The Wagner Hotel has already been the starting point for several posts on this blog. Today, will be yet another one. The Wagner family is just full of fascinating, if not notorious, stories.
One of the two daughters in the Wagner family was Rosalie Wagner. Since there were only two girls in the family, it is somewhat likely that one of the two younger ladies in this photo of the Wagner Hotel is Rosalie.
Although I cannot find documentation, I have been told that Rosalie married a Teacher Frederick Pieske who served the school at Salem Lutheran in Farrar. Frederick was previously married, and his first wife had died in 1918. Teacher Pieske later became the superintendant of the Lutheran Orphans Home in Des Peres, Missouri (a suburb of St. Louis). Rosalie also worked at the orphanage. We can find documentation for some of these facts on their death certificates. Here is Frederick’s death certificate. He died in the Lutheran Hospital in St. Louis in 1931.
This leads us to this story which took place in 1935. In a previous blog, it was simply stated that Joseph Wagner’s wife, Fredericka (Estel) Wagner died in 1935. She died on April 28th, and her sister-in-law came to Perry County to attend the funeral. Then another tragedy occurred.
Traveling on the way back home to St. Louis in an automobile along Highway 25 about ten miles west of Ste. Genevieve, the car crashed, rolled over, and Rosalie was killed. Note: Highway 25 is now called Highway 61. Here is Rosalie’s death certificate.

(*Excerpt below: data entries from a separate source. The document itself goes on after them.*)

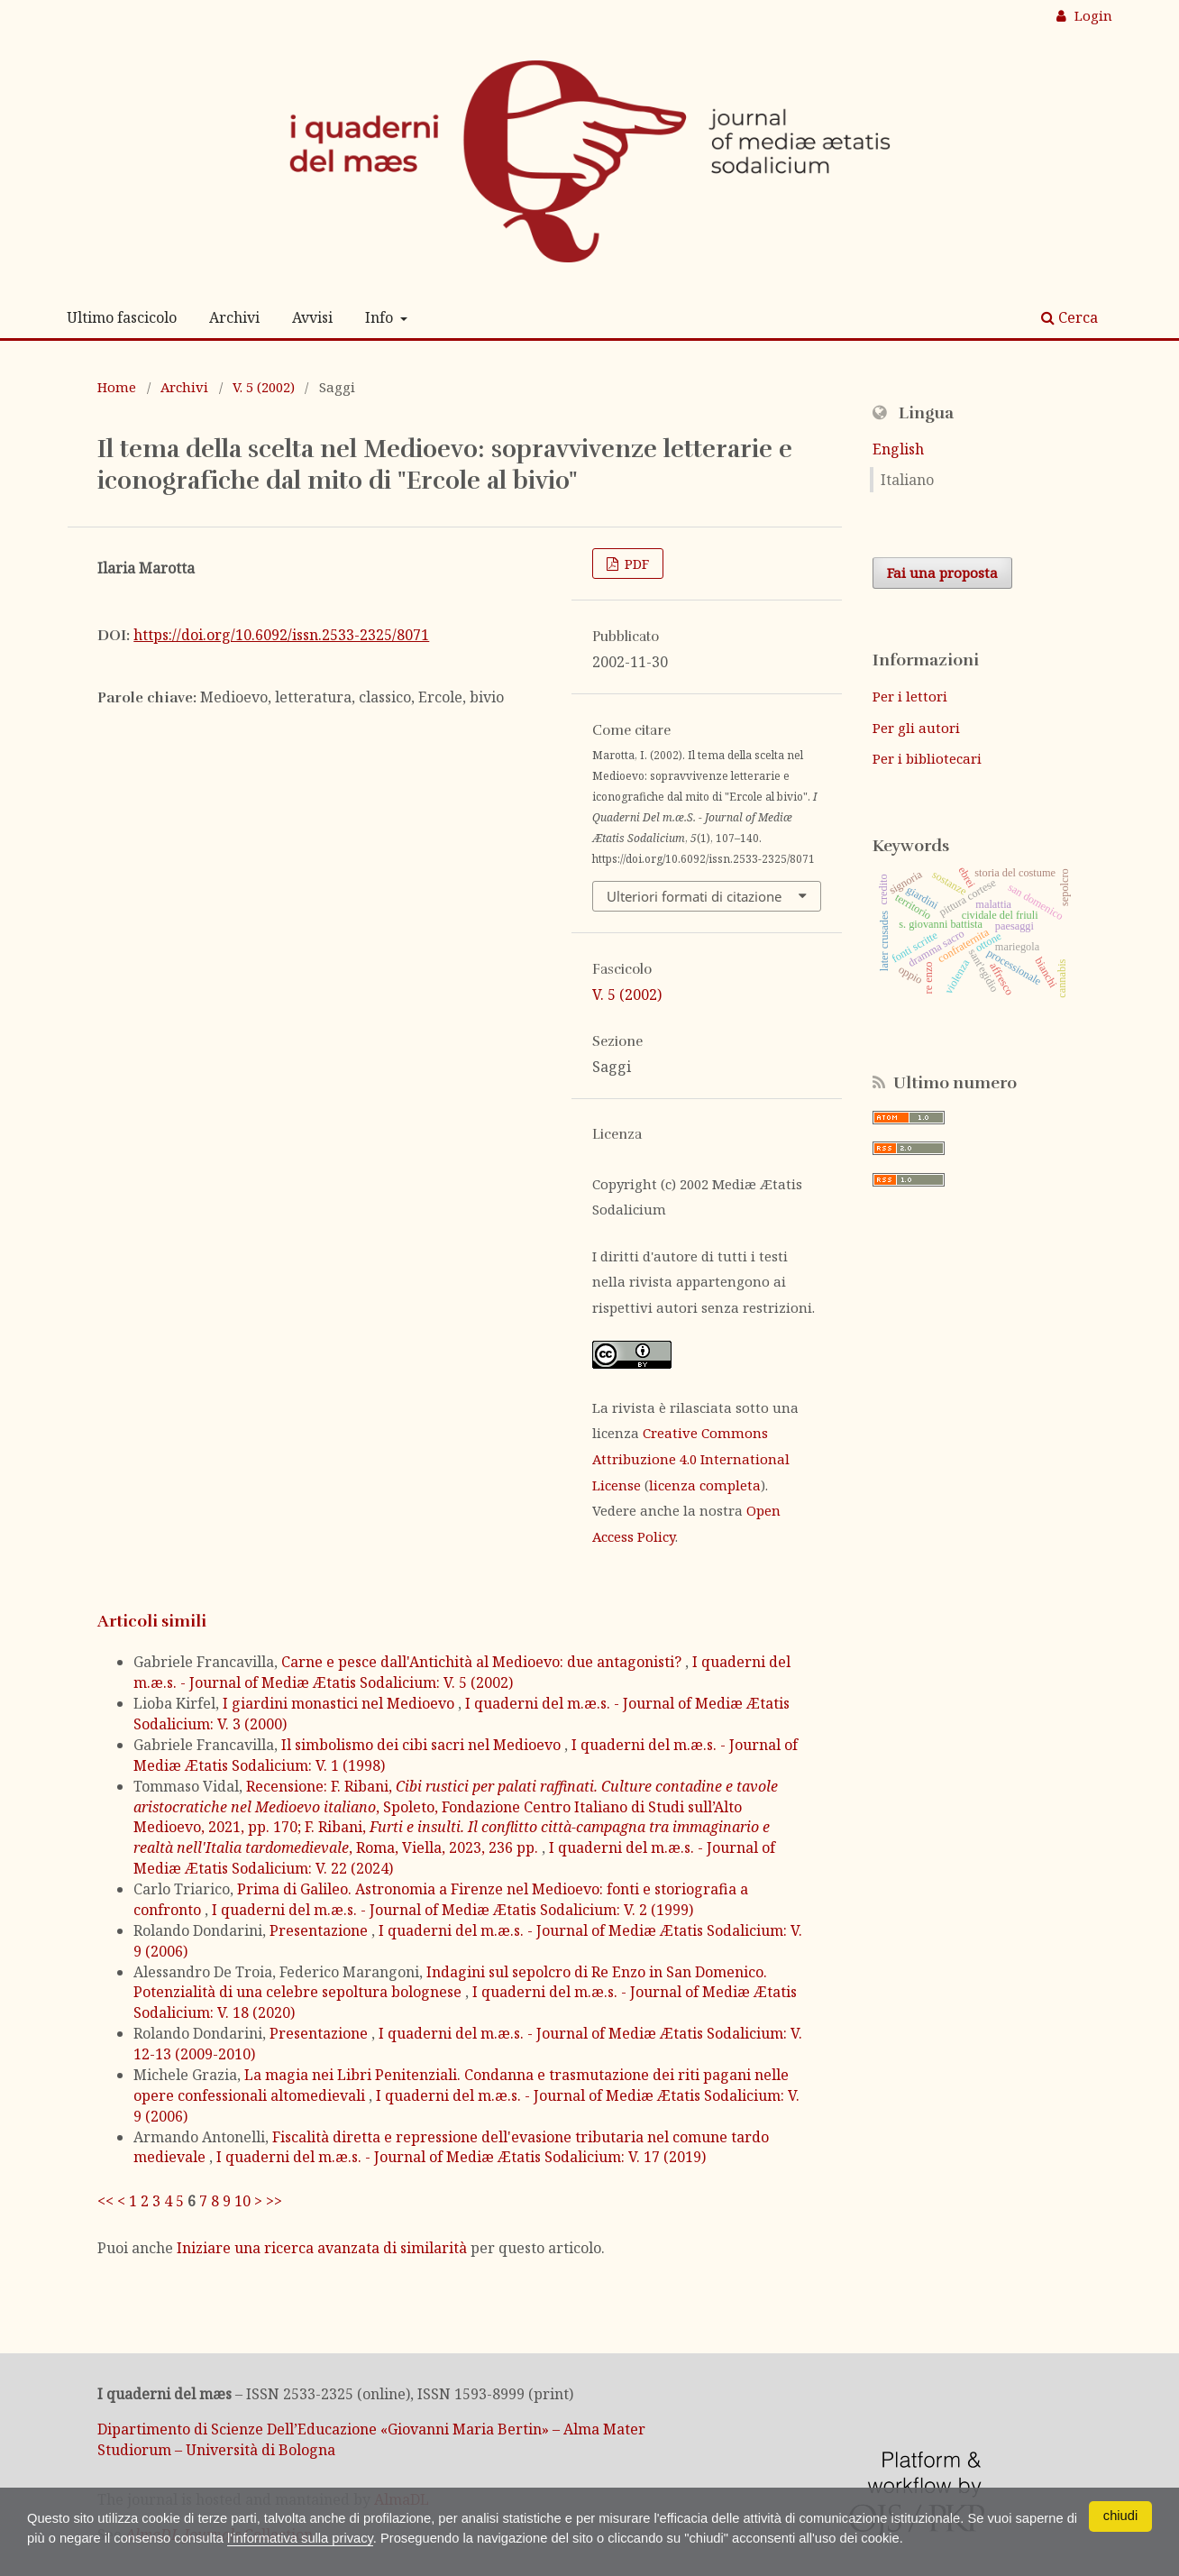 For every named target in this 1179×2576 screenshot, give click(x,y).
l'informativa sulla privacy (426, 2536)
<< (105, 2201)
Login (1091, 15)
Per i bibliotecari (927, 758)
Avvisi (312, 317)
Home (116, 387)
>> (274, 2201)
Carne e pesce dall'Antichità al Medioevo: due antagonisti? (483, 1662)
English (898, 449)
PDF (635, 564)
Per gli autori (916, 728)
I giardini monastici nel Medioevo (340, 1703)
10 (242, 2201)
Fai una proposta (942, 573)
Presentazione (320, 1930)
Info (381, 317)
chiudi (1120, 2515)
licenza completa (705, 1485)
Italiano (907, 480)
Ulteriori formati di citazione (694, 896)
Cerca (1069, 317)
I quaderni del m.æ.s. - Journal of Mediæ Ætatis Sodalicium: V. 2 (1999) (452, 1910)
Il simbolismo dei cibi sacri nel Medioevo (422, 1745)
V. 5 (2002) (264, 387)
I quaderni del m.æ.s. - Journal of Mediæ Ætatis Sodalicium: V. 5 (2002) (462, 1672)
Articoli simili (151, 1621)
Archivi (234, 317)
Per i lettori (910, 696)
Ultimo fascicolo (122, 317)
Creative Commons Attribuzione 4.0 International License (691, 1458)
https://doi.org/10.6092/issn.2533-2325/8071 (281, 635)
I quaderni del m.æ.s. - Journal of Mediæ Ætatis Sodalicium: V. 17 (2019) (461, 2157)
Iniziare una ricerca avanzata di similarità (322, 2248)
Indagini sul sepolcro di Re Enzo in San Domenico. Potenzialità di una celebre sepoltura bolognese (450, 1982) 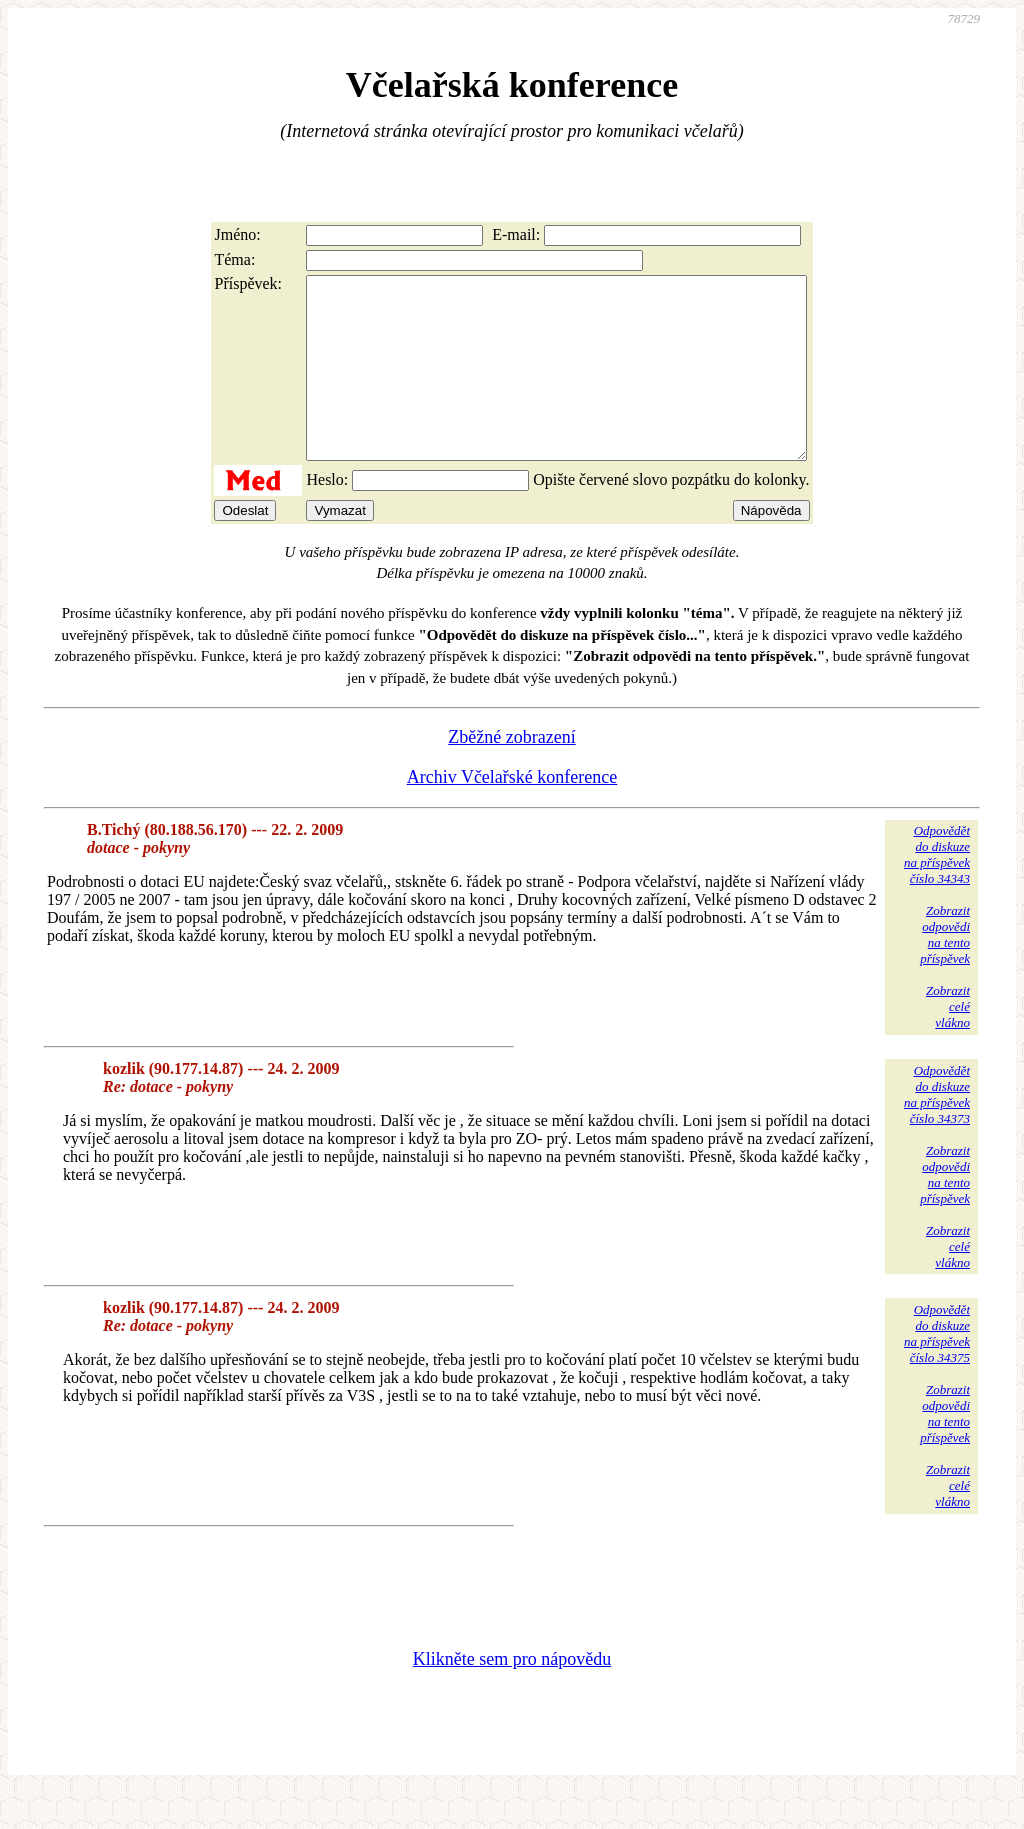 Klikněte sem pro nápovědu (512, 1695)
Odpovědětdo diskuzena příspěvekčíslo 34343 (937, 890)
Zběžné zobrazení (511, 773)
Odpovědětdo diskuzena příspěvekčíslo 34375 (937, 1369)
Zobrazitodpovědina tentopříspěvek (945, 970)
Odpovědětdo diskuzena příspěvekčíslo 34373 (937, 1130)
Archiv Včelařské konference (512, 813) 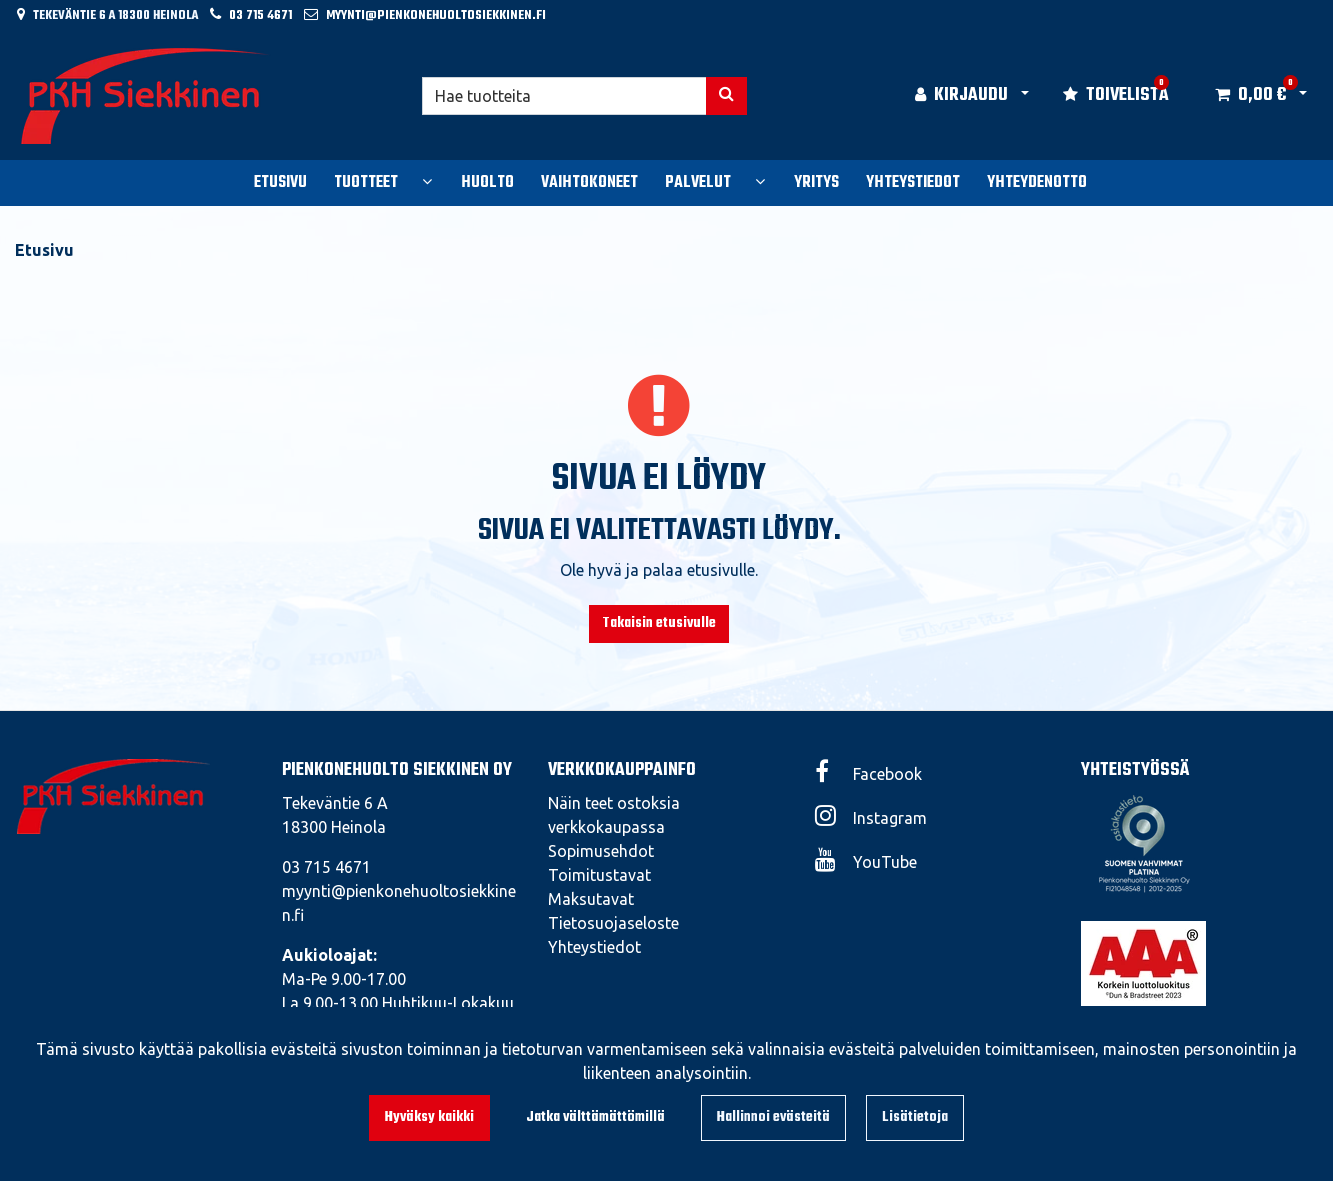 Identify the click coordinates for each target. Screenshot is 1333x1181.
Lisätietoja (915, 1117)
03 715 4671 (260, 15)
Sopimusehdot (601, 851)
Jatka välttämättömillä (595, 1117)
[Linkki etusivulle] (146, 96)
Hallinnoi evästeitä (773, 1117)
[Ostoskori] (1250, 96)
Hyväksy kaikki (429, 1117)
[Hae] (565, 96)
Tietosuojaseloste (613, 923)
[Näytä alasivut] (427, 181)
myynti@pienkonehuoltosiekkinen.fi (436, 15)
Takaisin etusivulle (659, 623)
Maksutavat (591, 899)
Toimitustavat (599, 875)
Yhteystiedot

What I find interesting is that the informant listed on this document is Joe Wagner. I have to wonder whether Joe Wagner was the driver of the car that overturned.
Rosalie was buried in the Trinity Lutheran Cemetery in Altenburg. We previously posted this photo of Fredericka’s gravestone.
The stone to the left of Fredericka’s is that of her sister-in-law, Rosalie (Wagner) Pieske. This also illustrates Trinity’s procedure of burying people in the next available place in their cemetery.
This poor family had to go through back-to-back funerals in Altenburg.
Will this be the last of the Wagner stories? At this point, I am not going to commit to saying that it will be. This family just seems to keep giving me material about which to write.